The word vintage didn't work.  But, boy howdy, type in antique and you get a plethora of Valentine card images.  They're oh, so cute!  


They nod to a gentler and more clever time period.  Even the ones promoting Whitman Samplers and Russell Stover chocolates were mind tingling and taste bud stirring.  And there they were, picture proof examples -- heart shaped boxes with ruffles and flat smashed bows.  

I didn't know the heart-shaped boxes stored in my closet were antique, sheesh!  When did I go from vintage to antique?!   

"Horsin' 'round town, Valentine, please be mine!"  said the next Valentine card.

It's enough to give you an ancient urge to mount a horse rather then rev up a trendy Mustang.




Wednesday, February 10, 2021

Crack! Gun Shot At The Movies

Crack!  Gun Shot At The Movies


I have to tell you about the "Cra-ack!", the gun shot in the movie theater.  No, it had nothing to do with the gun store down the road called Crack Shot, nor a mass killing.  This was an explosion at the Mounds Mall Movie Theater.  


No sense in even trying to remember the name of the movie.  It’s clean left my mind.  There were several of us; we were between the ages of 15 to 22, and we were with cousin D.K.  D.K. was in a wheelchair and it was her choice to go to the movies.  But she can't take ANY of the blame. I call her D.K. here to protect the innocent.  She was innocent of all showtime tomfoolry.  It was ME! 

 

In those days, our family couldn’t afford the theater’s popcorn and soda pop, so we brought in our own snacks.  And…in those days soda pop only came in glass bottles.  After we’d selected our seats, arranged and rearranged ourselves to sit down, we began passing out the snacks and drinks.  Keep in mind, this was a no-no.  You did NOT bring in your own refreshments!

 

And I probably shouldn’t have.

 

This bottle of 16 oz. diet Pepsi was tucked under my left armpit under my coat.

Well, it slipped.  I couldn’t grab it fast enough.  


It slipped from my armpit right out of my coat.  It fell between the seat and the armrest.  It crashed to the floor.  It hit that cement floor like the sound of a shotgun in a closely confined metal shed!  


KA-BANG!  Shatter!  Splat!  


Liquid and glass, everywhere!

 

And us?  We sat there stiff as mannequins; stiff as mannequins in double-starched clothes, hoping to high heaven know one knew it was us.  We weren’t moving.  We weren’t speaking.  And we weren’t looking at each other.  


And to this day, I don’t know how we didn’t give ourselves away by our laughter as we were exiting.  We couldn't snicker or giggle, no, nothing as quiet as that, we couldn't keep it in.  With hands over our mouths, and heads bent down, we laughed out loud.  


How did the ushers not know where that awful, ringing-from-the rafters sound came from!


KA-BANG!  SHATTER!  SPLAT!

 

But what a memory!  

Tuesday, February 2, 2021

I Just Saw An Angel!

I JUST SAW AN ANGEL!

As we turned the corner, my son pointed it out.  It was golden, it was 5 feet tall, and it was overhead looking down at us.
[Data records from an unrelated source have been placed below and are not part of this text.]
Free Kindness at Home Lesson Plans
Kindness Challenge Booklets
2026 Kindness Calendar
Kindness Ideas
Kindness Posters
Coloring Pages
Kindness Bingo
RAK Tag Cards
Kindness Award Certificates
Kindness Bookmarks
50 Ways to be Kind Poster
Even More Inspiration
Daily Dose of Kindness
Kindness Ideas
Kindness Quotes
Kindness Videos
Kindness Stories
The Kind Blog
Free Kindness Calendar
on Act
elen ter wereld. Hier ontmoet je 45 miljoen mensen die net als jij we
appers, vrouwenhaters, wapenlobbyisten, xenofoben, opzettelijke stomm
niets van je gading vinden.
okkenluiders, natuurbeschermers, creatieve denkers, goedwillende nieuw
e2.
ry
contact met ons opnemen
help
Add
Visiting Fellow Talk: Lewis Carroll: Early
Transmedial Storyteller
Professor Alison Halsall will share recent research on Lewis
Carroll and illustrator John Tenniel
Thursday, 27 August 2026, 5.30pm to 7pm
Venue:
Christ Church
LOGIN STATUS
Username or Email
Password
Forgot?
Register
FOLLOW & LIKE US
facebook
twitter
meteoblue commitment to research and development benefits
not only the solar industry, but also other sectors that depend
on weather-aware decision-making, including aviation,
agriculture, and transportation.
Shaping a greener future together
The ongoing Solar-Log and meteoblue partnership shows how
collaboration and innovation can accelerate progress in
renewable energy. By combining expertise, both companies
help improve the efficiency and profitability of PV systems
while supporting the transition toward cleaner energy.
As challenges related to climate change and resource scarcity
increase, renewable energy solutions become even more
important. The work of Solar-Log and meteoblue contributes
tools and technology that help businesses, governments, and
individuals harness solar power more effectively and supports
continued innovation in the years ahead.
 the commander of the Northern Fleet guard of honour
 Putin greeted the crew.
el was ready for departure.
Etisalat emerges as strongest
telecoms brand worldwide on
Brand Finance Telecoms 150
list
My son directed my eyes upwards to where it was sitting atop a shelf, looking down, but what I saw was...two little rounded gold cheeks...butt cheeks!  

We had to go around another corner in the antique store to come upon the angel's front side.  With bow and arrow, cupid couldn't have been more impressive!


MOTHER'S ANGELS?  NOT!

The ending?  Bus driver said, "I'm checking for shoe laces.  Whoever doesn't have any is getting reported to their mother!"
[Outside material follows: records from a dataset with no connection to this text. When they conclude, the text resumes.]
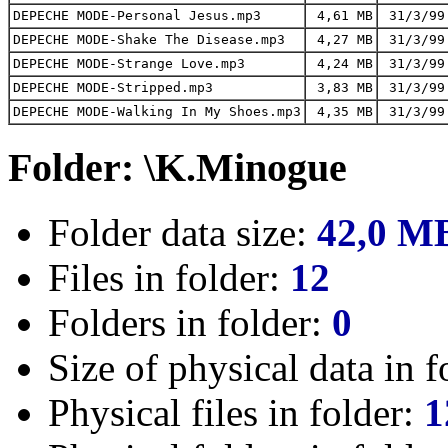
DEPECHE MODE-Personal Jesus.mp3
4,61 MB
31/3/99
DEPECHE MODE-Shake The Disease.mp3
4,27 MB
31/3/99
DEPECHE MODE-Strange Love.mp3
4,24 MB
31/3/99
DEPECHE MODE-Stripped.mp3
3,83 MB
31/3/99
DEPECHE MODE-Walking In My Shoes.mp3
4,35 MB
31/3/99
Folder: \K.Minogue
Folder data size:
42,0 M
Files in folder:
12
Folders in folder:
0
Size of physical data in f
Physical files in folder:
1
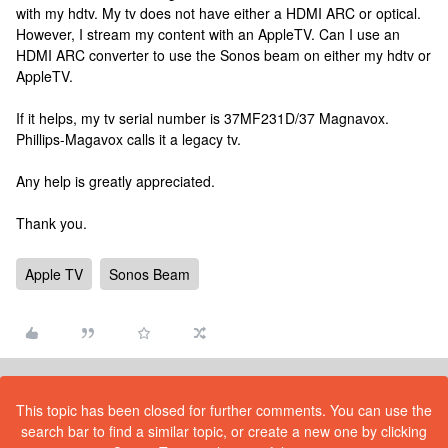
with my hdtv. My tv does not have either a HDMI ARC or optical.
However, I stream my content with an AppleTV. Can I use an
HDMI ARC converter to use the Sonos beam on either my hdtv or
AppleTV.
If it helps, my tv serial number is 37MF231D/37 Magnavox.
Phillips-Magavox calls it a legacy tv.
Any help is greatly appreciated.
Thank you.
Apple TV
Sonos Beam
This topic has been closed for further comments. You can use the
search bar to find a similar topic, or create a new one by clicking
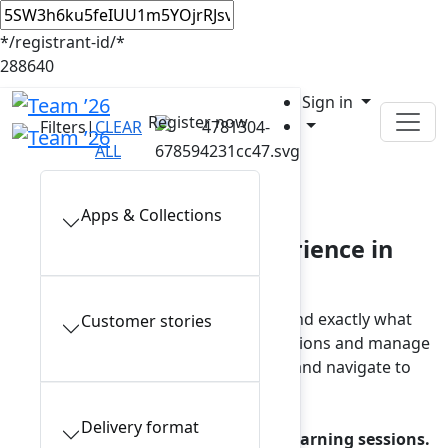
*/registrant-id/*
288640
Sign in
Register now
Filters
|
CLEAR
ALL
In-person sessions
Apps & Collections
Plan your Team ’26 experience in
Anaheim
Browse the full session catalog and find exactly what
Customer stories
interests you. To view your saved sessions and manage
reservations, sign in to your account and navigate to
My schedule.
Delivery format
Note: a reservation is required for learning sessions.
The story?  The bus driver kept seeing something in his rearview mirror outside the bus, first to the left,  then it'd disappear, then to the right.  Upon investigation, three boys in the back of the bus had tied their shoe laces all together into one long rope.  Then they tied one end around the neck of Barbie!   She used to be a little girl's angel, but this poor Barbie doll suffered road rash; it took out the left boob!  



COULD IT BE...ANGEL'S FEET?

Current new restrictions on the bus due to the Coronavirus Flu include 1 child per seat unless related, and everyone wears a face mask.  Old restrictions still in force include no yelling, stay in your seat and stay seated.  The children were rowdy, so bus driver John, my own dear hubby, picked up the mic, "Sit on your back pockets, please, and feet on the floor!"
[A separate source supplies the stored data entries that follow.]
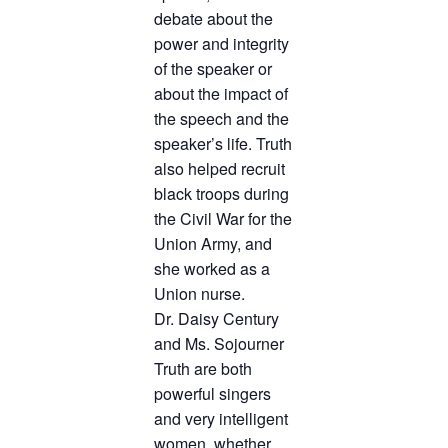
debate about the
power and integrity
of the speaker or
about the impact of
the speech and the
speaker’s life. Truth
also helped recruit
black troops during
the Civil War for the
Union Army, and
she worked as a
Union nurse.
Dr. Daisy Century
and Ms. Sojourner
Truth are both
powerful singers
and very intelligent
women, whether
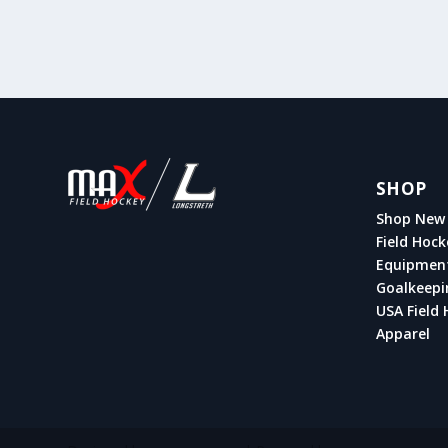
SHOP
Shop New 
Field Hock
Equipmen
Goalkeepi
USA Field 
Apparel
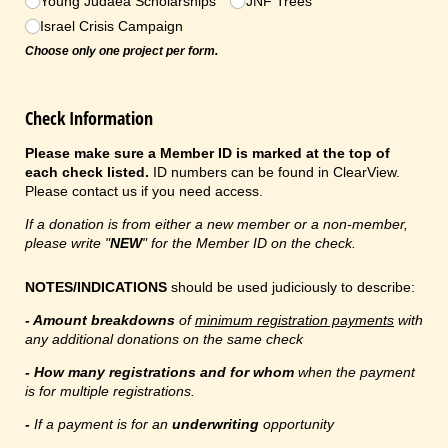
Young Judaea Scholarships
JNF Trees
Israel Crisis Campaign
Choose only one project per form.
Check Information
Please make sure a Member ID is marked at the top of
each check listed.
ID numbers can be found in ClearView.
Please contact us if you need access.
If a donation is from either a new member or a non-member,
please write "
NEW
" for the Member ID on the check.
NOTES/INDICATIONS
should be used judiciously to describe:
- Amount breakdowns
of
minimum registration payments
with
any additional donations on the same check
- How many registrations and for whom
when the payment
is for multiple registrations.
-
If a payment is for an
underwriting
opportunity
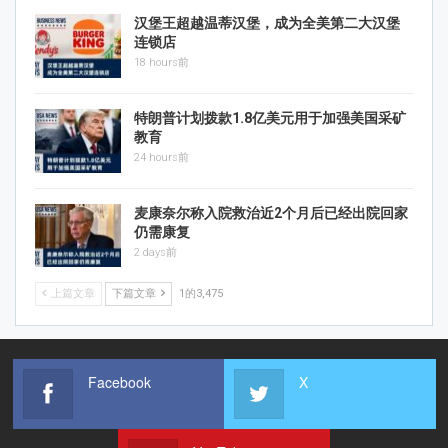
汉堡王超越温蒂汉堡，成为全美第二大汉堡
连锁店
18 hours前
特朗普计划拨款1.8亿美元用于加强美国采矿
教育
24 hours前
麦康奈尔称入院救治近2个月后已经出院回家
仍需康复
2 days前
上篇文章
下篇文章
1的3,475
Facebook
X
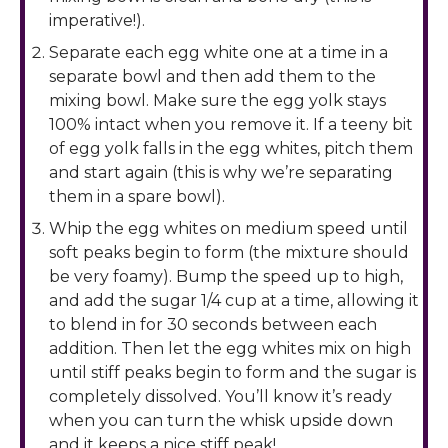
imperative!).
Separate each egg white one at a time in a
separate bowl and then add them to the
mixing bowl. Make sure the egg yolk stays
100% intact when you remove it. If a teeny bit
of egg yolk falls in the egg whites, pitch them
and start again (this is why we’re separating
them in a spare bowl).
Whip the egg whites on medium speed until
soft peaks begin to form (the mixture should
be very foamy). Bump the speed up to high,
and add the sugar 1/4 cup at a time, allowing it
to blend in for 30 seconds between each
addition. Then let the egg whites mix on high
until stiff peaks begin to form and the sugar is
completely dissolved. You’ll know it’s ready
when you can turn the whisk upside down
and it keeps a nice stiff peak!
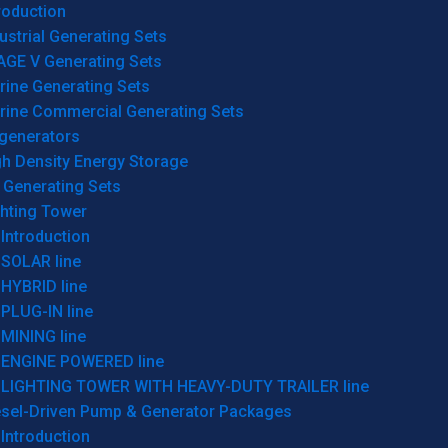
roduction
ustrial Generating Sets
AGE V Generating Sets
rine Generating Sets
rine Commercial Generating Sets
generators
gh Density Energy Storage
 Generating Sets
ghting Tower
Introduction
SOLAR line
HYBRID line
PLUG-IN line
MINING line
ENGINE POWERED line
LIGHTING TOWER WITH HEAVY-DUTY TRAILER line
esel-Driven Pump & Generator Packages
Introduction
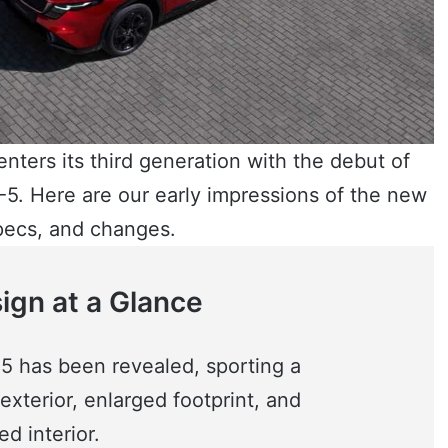
nters its third generation with the debut of
5. Here are our early impressions of the new
pecs, and changes.
gn at a Glance
 has been revealed, sporting a
xterior, enlarged footprint, and
d interior.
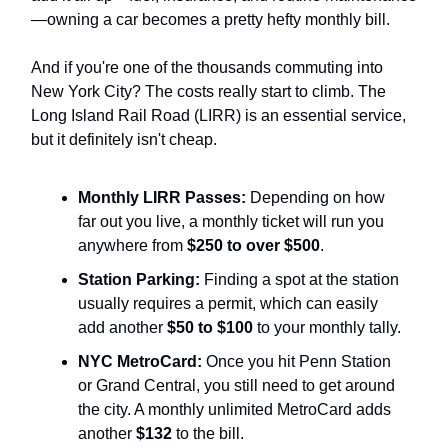
—owning a car becomes a pretty hefty monthly bill.
And if you're one of the thousands commuting into
New York City? The costs really start to climb. The
Long Island Rail Road (LIRR) is an essential service,
but it definitely isn't cheap.
Monthly LIRR Passes:
Depending on how
far out you live, a monthly ticket will run you
anywhere from
$250 to over $500
.
Station Parking:
Finding a spot at the station
usually requires a permit, which can easily
add another
$50 to $100
to your monthly tally.
NYC MetroCard:
Once you hit Penn Station
or Grand Central, you still need to get around
the city. A monthly unlimited MetroCard adds
another
$132
to the bill.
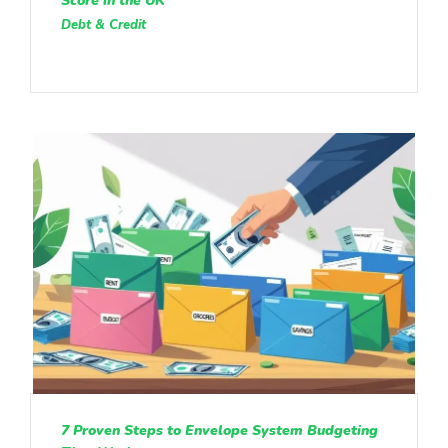
Score in the UK
Debt & Credit
7 Proven Steps to Envelope System Budgeting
Next time he looked up, into his large rectangular rearview mirror, about six of them had their feet up on the backs of the green seats in front of them.  His view was of shoe bottoms.  But...the kids were giggling.  He took another look.  Feet were on the ground...but, they had taken off their shoes and put them on their hands!  


ANOTHER ANGEL IN CHURCH!

Miss Lilly came up the stairs at church to go to her pew with her family, and the whole congregation, full of smiles, turned to look, and they laughed out loud.  

Before she reached the top step to the sanctuary with a white stuffed animal, light fury dragon's tail swinging from her hand, she proclaimed in a very loud voice, so innocently and so fully happy, "Here I am, everybody!" 

Ah, a Lil' Angel!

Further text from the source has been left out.